Häufig verursacht ein angeschlossenes Composite Kabel am TV Ausgang probleme mit dem Framebuffer oder der Grafik allgemein. 

Nach dem ich den abgezogen und neu gestartet hab klappte es alles wunderbar.

Gruß Jim

----------

## birnbaumtruhe

Erstmal vielen Dank für die vielen Tipps und Installationshinweise. Leider bin ich nach wie vor nicht so ganz glücklich. Framebuffer läuft, etc. 

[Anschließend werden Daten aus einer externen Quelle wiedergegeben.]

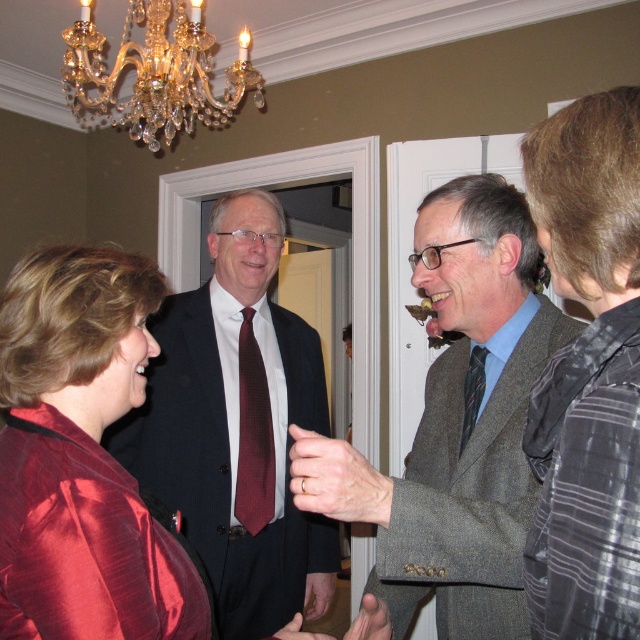 What do you see at coordinates (588, 372) in the screenshot? Image resolution: width=640 pixels, height=640 pixels. I see `gray striped shirt at right` at bounding box center [588, 372].

The image size is (640, 640). In order to click on gray striped shirt at right in this screenshot , I will do `click(588, 372)`.

Is shiny red blouse at lower left closer to the viewer compared to maroon textured tie at center?

Yes, shiny red blouse at lower left is in front of maroon textured tie at center.

Between point (147, 298) and point (268, 422), which one is positioned in front?

Point (147, 298) is more forward.

Which is behind, point (124, 348) or point (241, 452)?

The point (241, 452) is behind.

Where is `shiny red blouse at lower left`? The width and height of the screenshot is (640, 640). shiny red blouse at lower left is located at coordinates (81, 458).

Is textured brown suit at center below shiny red blouse at lower left?

Incorrect, textured brown suit at center is not positioned below shiny red blouse at lower left.

Is the position of textured brown suit at center less distant than that of shiny red blouse at lower left?

No, textured brown suit at center is further to the viewer.

Based on the photo, who is more distant from viewer, (x=417, y=483) or (x=109, y=461)?

Positioned behind is point (x=417, y=483).

The image size is (640, 640). Identify the location of textured brown suit at center. (456, 424).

Ich wollte jetzt ein paar Spiele mal ausprobieren, Q3A, Americas Army, NWN, etc. leider brechen die Spiele ab oder sind gähnend langsam (z.B. Planeshift). Nun gut, ich hab ein bisschen im Forum gestöbert und in ein paar Threads hineingelesen. Das opengl-update nvidia führt er bei mir anstandsmässig aus, nur was zu passieren scheint nichts. 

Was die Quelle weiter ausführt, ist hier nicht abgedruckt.